** Opening RECORDS SUPPLIED block **
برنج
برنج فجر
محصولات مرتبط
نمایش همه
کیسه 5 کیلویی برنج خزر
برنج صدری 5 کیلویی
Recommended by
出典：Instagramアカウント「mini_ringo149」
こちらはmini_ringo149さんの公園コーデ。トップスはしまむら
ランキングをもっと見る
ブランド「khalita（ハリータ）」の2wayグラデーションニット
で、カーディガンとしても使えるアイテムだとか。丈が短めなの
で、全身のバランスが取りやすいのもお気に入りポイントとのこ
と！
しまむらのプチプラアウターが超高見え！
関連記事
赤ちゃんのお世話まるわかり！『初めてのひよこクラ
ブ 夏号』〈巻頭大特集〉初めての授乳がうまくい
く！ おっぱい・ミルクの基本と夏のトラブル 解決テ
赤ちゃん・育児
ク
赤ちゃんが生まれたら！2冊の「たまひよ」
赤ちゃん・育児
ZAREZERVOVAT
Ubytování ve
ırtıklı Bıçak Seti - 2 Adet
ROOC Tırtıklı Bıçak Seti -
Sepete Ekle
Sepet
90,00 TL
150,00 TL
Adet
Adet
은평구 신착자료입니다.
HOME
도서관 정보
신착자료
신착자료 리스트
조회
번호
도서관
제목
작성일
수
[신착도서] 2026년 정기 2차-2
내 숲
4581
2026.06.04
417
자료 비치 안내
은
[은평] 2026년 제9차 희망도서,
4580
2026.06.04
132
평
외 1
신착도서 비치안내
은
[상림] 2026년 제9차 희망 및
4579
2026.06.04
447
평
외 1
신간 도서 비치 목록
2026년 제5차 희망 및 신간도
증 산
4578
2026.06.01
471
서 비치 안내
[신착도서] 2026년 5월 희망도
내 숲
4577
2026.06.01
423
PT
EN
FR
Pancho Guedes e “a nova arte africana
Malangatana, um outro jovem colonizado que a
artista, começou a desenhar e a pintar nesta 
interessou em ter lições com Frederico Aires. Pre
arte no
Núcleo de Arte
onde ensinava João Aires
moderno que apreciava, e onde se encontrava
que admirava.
** Closing RECORDS SUPPLIED block **
WHAT YOU HAVE TO DO ▸
Search the entries for the word "Aires" and pick out every line that holds it.

EXPECTED ANSWER ▸
interessou em ter lições com Frederico Aires. Pre
onde ensinava João Aires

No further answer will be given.